You do need to have pre-cooked sweet potato for this recipe. Cook one in the microwave, or do what I do and wrap one in aluminum foil, plop it on a baking sheet, and roast at 400 degrees F until liquid is seeping out and a knife slides right through it, anywhere from 45-60 minutes.
The Nocciolata is heated up with a bit of coconut oil, which helps it harden in the refrigerator. Once it chills for a few hours, it becomes a smooth, glossy lake of goodness.
I wasn’t sure how these would turn out, mostly because sugar-laden buckeyes are so delicious, but I took a bite and my reaction was “Shit, these are good!”
The peanut butter filling is smooth and creamy, not crumbly or dry like buckeyes sometimes are. The husband, Resident Peanut Butter Fiend, thought these were delicious.
Health(ier) Buckeye Bars with Nocciolata
Adapted from this recipe at Half Baked Harvest
1 cup oats (quick oats or old-fashioned, either will do)
3/4 cup whole wheat flour
2 tablespoons sugar
1/4 teaspoon salt
3 tablespoons olive oil
2-4 tablespoons water
1 (14 ounce) can white beans, drained and rinsed really well, seriously for like 2 minutes to really remove any excess starch
1 cup mashed, cooked sweet potato (1 big sweet potato should yield 1 cup)
1 tablespoon vanilla extract
1 cup creamy peanut butter
1/2 cup powdered sugar
1/8 teaspoon salt
3/4 cup Nocciolata or other chocolate-hazelnut spread
2 tablespoons coconut oil
1. Make the crust – preheat oven to 350 degrees F. Lightly grease an 8×8 inch pan. Place the oats, flour, sugar, and salt in a bowl, mix well. Stir in the olive oil, mix well. Add the water, 1 tablespoon at a time, until you can grab a chunk of it, form it into a ball, and it stays in a ball. It shouldn’t be wet or soupy, so watch carefully.

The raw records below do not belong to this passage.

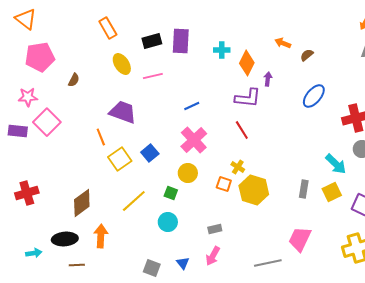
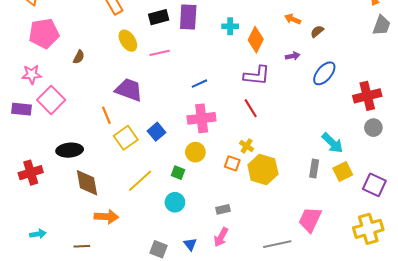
purple arrow: (268, 79) -> (293, 56), moved, turned 72
pink cross: (194, 140) -> (202, 118), turned 36
cyan arrow: (336, 164) -> (332, 143), moved
brown diamond: (82, 203) -> (87, 183), turned -64
orange arrow: (101, 236) -> (106, 217), turned 90
black ellipse: (65, 239) -> (70, 150), moved

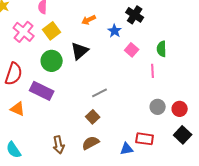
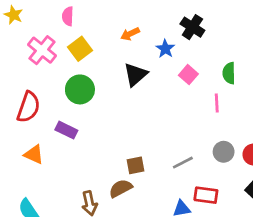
black triangle: (80, 51) -> (135, 75), moved
purple rectangle: (42, 91) -> (66, 130), size x0.7
gray line: (100, 93) -> (183, 163), moved
brown square: (93, 117) -> (135, 165), turned 32
brown semicircle: (91, 143) -> (121, 188), moved

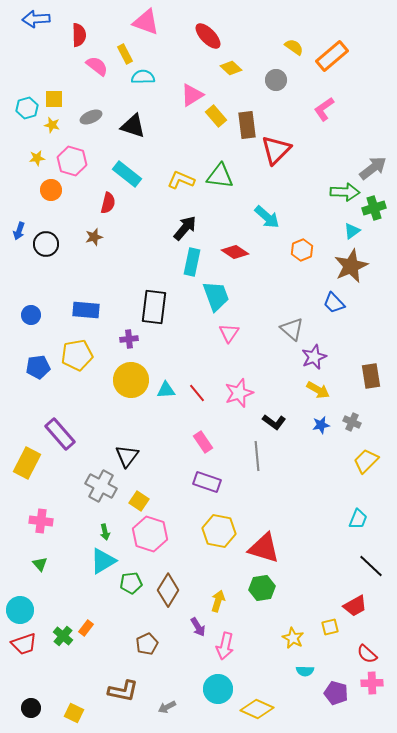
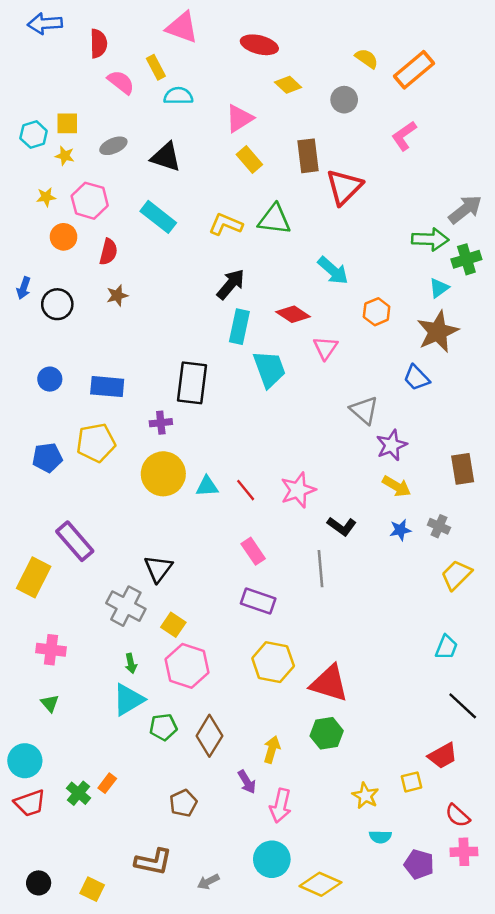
red ellipse: (208, 36) -> (259, 45), turned -32
yellow rectangle: (216, 116) -> (249, 160), moved
red semicircle: (108, 203) -> (108, 252), moved
blue circle: (31, 315) -> (50, 379), moved
pink triangle: (229, 333) -> (325, 348), moved

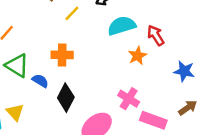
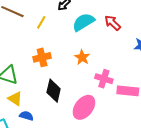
orange star: (137, 56) -> (82, 57), moved
blue semicircle: (40, 81) -> (26, 116), moved
yellow triangle: (15, 112) -> (15, 99), moved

2. Smoosh the dough into the prepared pan and bake for 20-25 minutes or until firm. Set aside.
3. Make the filling – combine the beans and sweet potato in the bowl of a food processor and blend for 2-3 minutes until completely smooth. Add the vanilla, peanut butter, powdered sugar, and salt, mix for another 2-3 minutes or until completely smooth. Taste – if you think it’s not sweet enough add another 1/4 cup powdered sugar, if it needs salt add another pinch.
4. Pour the filling over the crust, smooth it out. Place in the fridge and let cool completely, about 2 hours. This is an important step, when the filling mixture cools in the fridge the flavors really combine, so don’t skip it.
5. For the Nocciolata topping, place the Nocciolata and coconut oil in a small saucepan and heat just until the oil is melted and the mixture is smooth. Pour over the chilled filling, smooth it out, and return to the fridge for an hour until it sets.
The bars do need to be kept in the refrigerator because of the beans and sweet potato in the filling. Also, the Nocciolata will only stay hard if cold, once it comes to room temperature it will become runny.
Disclosure: I received this product for free to review on this blog, but all opinions expressed are my own.